Creating an ePub document from XHTML

In my last post I talked about the epubBooks Project and how I plan to convert Project Gutenberg .txt eBooks to the ePub format and how I will make these eBooks available for download from ePubBooks.com.

I already have in place a converter to transform the PG .txt files to a TEI Master Format and also an XSLT script to convert these into XHTML. The final task now is to create a converter for TEI to the ePub format.

Before I attempt to write this converter I will need to have a much better understanding on how a book is laid out inside the ePub OEBPS Container Format (OCF) .zip archive. So I set about taking my XHTML output file and breaking it up into the appropriate parts ready to be packaged in to an .epub file.

On the whole this went fairly smoothly, although I did encounter a couple of issues, which I’ll explain at the end of this article.

A great way to understand how to make your own ePub Book is to download and examine a pre-existing book. My reference book was Jon Noring’s submission of “My Ántonia” by Willa Cather, found on the IDPF website.

After unzipping and examining the contents everything looked straight forward, so went ahead and started editing Jon’s file into my own.

OPS

My first task was to split up the all-in-one XHTML file into separate chapters, title page, footnotes, etc., thus creating the OPS files. During this I added the appropriate header and footer (using My Ántonia as the guide), making sure I also included the correct link to the CSS file and giving each its own title.

As XHTML 1.1 can be used directly within an ePub document there was nothing to change within the text itself.

OPF

Once I had all my separate OPS parts I went ahead and started editing the ePub OPF file.

Again using Jon’s example as a guide, I entered all the book information (Title, Author, etc..) into the meta tags – an important tag to note is the dc:identifier. For this you will need to create a unique identifier for the book/document.
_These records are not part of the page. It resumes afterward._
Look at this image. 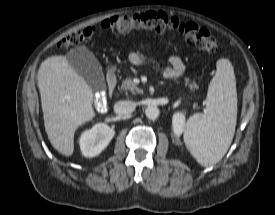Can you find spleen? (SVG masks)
Wrapping results in <instances>:
<instances>
[{
  "instance_id": "3e777b00",
  "label": "spleen",
  "mask_w": 275,
  "mask_h": 215,
  "mask_svg": "<svg viewBox=\"0 0 275 215\" xmlns=\"http://www.w3.org/2000/svg\"><path fill=\"white\" fill-rule=\"evenodd\" d=\"M207 93L205 113L191 116L185 127V144L203 166L219 162L234 137L237 119L236 80L231 62L220 59Z\"/></svg>"
}]
</instances>
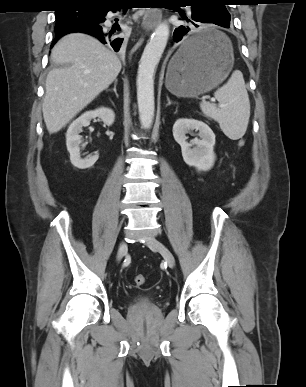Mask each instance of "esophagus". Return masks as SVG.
<instances>
[{"mask_svg": "<svg viewBox=\"0 0 306 387\" xmlns=\"http://www.w3.org/2000/svg\"><path fill=\"white\" fill-rule=\"evenodd\" d=\"M162 18V12L157 8H150L144 12L142 27L144 30L149 31L154 29Z\"/></svg>", "mask_w": 306, "mask_h": 387, "instance_id": "34e87169", "label": "esophagus"}]
</instances>
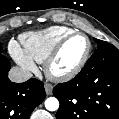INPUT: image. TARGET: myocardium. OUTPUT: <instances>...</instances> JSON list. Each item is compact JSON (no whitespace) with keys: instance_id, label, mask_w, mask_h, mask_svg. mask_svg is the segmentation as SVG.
Masks as SVG:
<instances>
[{"instance_id":"obj_1","label":"myocardium","mask_w":119,"mask_h":119,"mask_svg":"<svg viewBox=\"0 0 119 119\" xmlns=\"http://www.w3.org/2000/svg\"><path fill=\"white\" fill-rule=\"evenodd\" d=\"M74 36H83L86 39L87 50L84 56L74 68L66 72H61V73L54 72L52 69L54 62L58 58L63 46ZM91 52H92V42L90 38L83 32L73 31L67 34L66 36H64L63 38H61L59 42L55 45L53 50L50 52V54L47 56V58L44 61V72L46 76L53 81H68L74 78L75 76H77L81 72V70L84 68V66L88 62Z\"/></svg>"}]
</instances>
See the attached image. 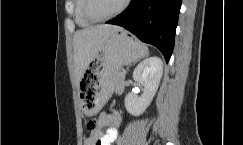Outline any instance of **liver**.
Masks as SVG:
<instances>
[{
  "mask_svg": "<svg viewBox=\"0 0 243 145\" xmlns=\"http://www.w3.org/2000/svg\"><path fill=\"white\" fill-rule=\"evenodd\" d=\"M120 31H123V28L116 25H97L75 32L73 45L77 85H79L89 64L99 55L107 39Z\"/></svg>",
  "mask_w": 243,
  "mask_h": 145,
  "instance_id": "1",
  "label": "liver"
}]
</instances>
You can use anything you like here (including an ISBN number) as long as it is completely unique. As this is just a test file I used the epubbooks.com domain name, the date and the time. (This ID will also be used in the NCX file.)

Once I was happy with the data I went on to the manifest section and listed all the files used in the publication; cover, title page, introduction, chapters, footnotes, CSS Style Sheets, images and finally the NCX file.

The spine section lists the reading order for the book and was pretty straight forward.

NCX

Next I edited the NCX (Navigation Center eXtended) file. This provides the Reading System with the TOC listing and navigation links. Each entry is given an ID, PlayOrder, Label and filename. ID’s should always be unique and the ‘PlayOrder’ starts at “1” with no gaps in the sequence.

There are couple of important points to take note on here. The ‘Unique ID’ created in the OPF file (dc:identifier) needs to be included in this meta section. You will also need to adjust the <meta name="dtb:depth" content="1"/> value.

If you have an eBook with just chapters then the depth will be “1”. If you have an eBook that has Books, Chapters and Sections, then Book is Level 1, Chapters are Level 2 and Sections are Level 3. The more sections you have within your TOC the more ‘depths’ you will need to state.

Footnotes

All the final editing needed was to set up links for the footnotes. As I’m storing the footnotes in a separate file I marked up the entry in the spine with linear="no" as this should be considered an “auxiliary” file.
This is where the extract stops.